Directions for this task> The answer is the data repeated in full, with no pictures included.

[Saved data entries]
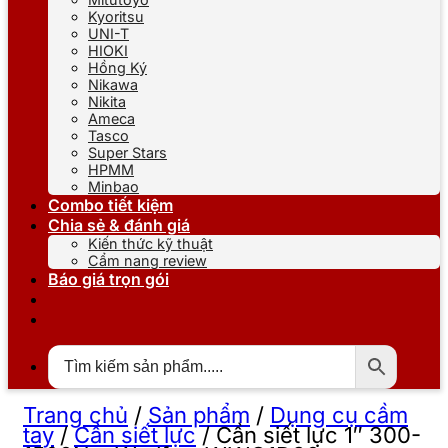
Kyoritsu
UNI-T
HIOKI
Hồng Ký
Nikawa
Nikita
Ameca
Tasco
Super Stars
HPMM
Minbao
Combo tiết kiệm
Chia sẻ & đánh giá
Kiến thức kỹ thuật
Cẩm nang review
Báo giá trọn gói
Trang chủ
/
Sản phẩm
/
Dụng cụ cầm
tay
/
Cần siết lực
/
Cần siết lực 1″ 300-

Solution to this task>
Kyoritsu
UNI-T
HIOKI
Hồng Ký
Nikawa
Nikita
Ameca
Tasco
Super Stars
HPMM
Minbao
Combo tiết kiệm
Chia sẻ & đánh giá
Kiến thức kỹ thuật
Cẩm nang review
Báo giá trọn gói
Trang chủ
/
Sản phẩm
/
Dụng cụ cầm
tay
/
Cần siết lực
/
Cần siết lực 1″ 300-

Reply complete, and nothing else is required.